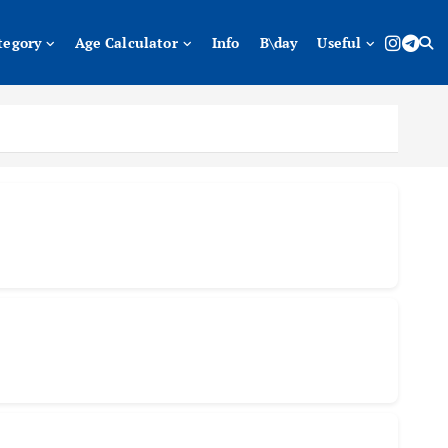
tegory
Age Calculator
Info
B\day
Useful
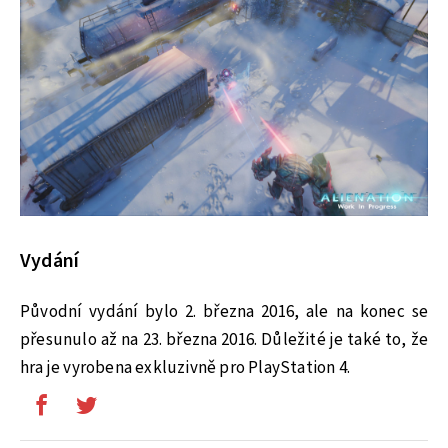
Vydání
Původní vydání bylo 2. března 2016, ale na konec se
přesunulo až na 23. března 2016. Důležité je také to, že
hra je vyrobena exkluzivně pro PlayStation 4.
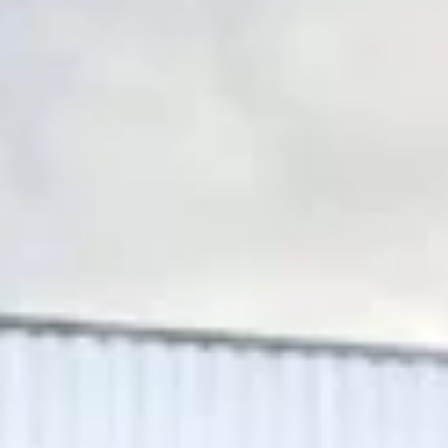
SAINT NAZAIRE
J'ESTIME MON PROJET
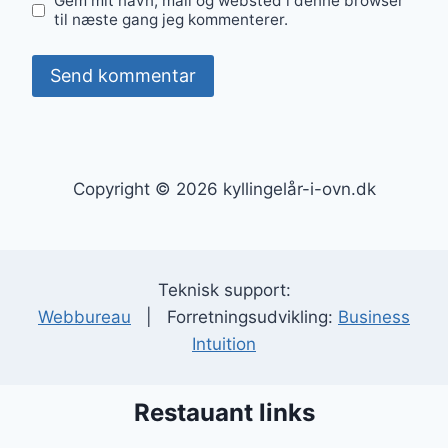
Gem mit navn, mail og websted i denne browser
til næste gang jeg kommenterer.
Copyright © 2026 kyllingelår-i-ovn.dk
Teknisk support:
Webbureau
| Forretningsudvikling:
Business
Intuition
Restauant links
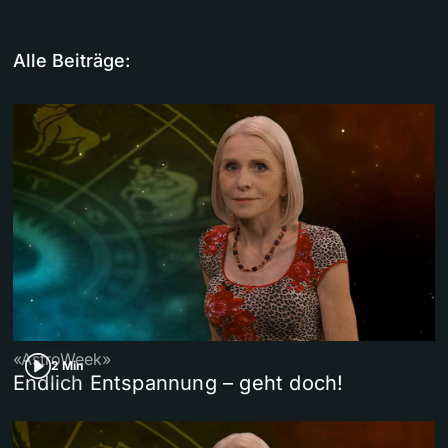
Alle Beiträge:
«AstroWeek»
2 Min
Endlich Entspannung – geht doch!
───
> [Task statement]: Everything in the records must be returned exactly, except the pictures.

> [The answer]:
tegory
Age Calculator
Info
B\day
Useful
Vydání
Původní vydání bylo 2. března 2016, ale na konec se
přesunulo až na 23. března 2016. Důležité je také to, že
hra je vyrobena exkluzivně pro PlayStation 4.
SAINT NAZAIRE
J'ESTIME MON PROJET
Gem mit navn, mail og websted i denne browser
til næste gang jeg kommenterer.
Copyright © 2026 kyllingelår-i-ovn.dk
Teknisk support:
Webbureau
| Forretningsudvikling:
Business
Intuition
Restauant links
Alle Beiträge:
«AstroWeek»
2 Min
Endlich Entspannung – geht doch!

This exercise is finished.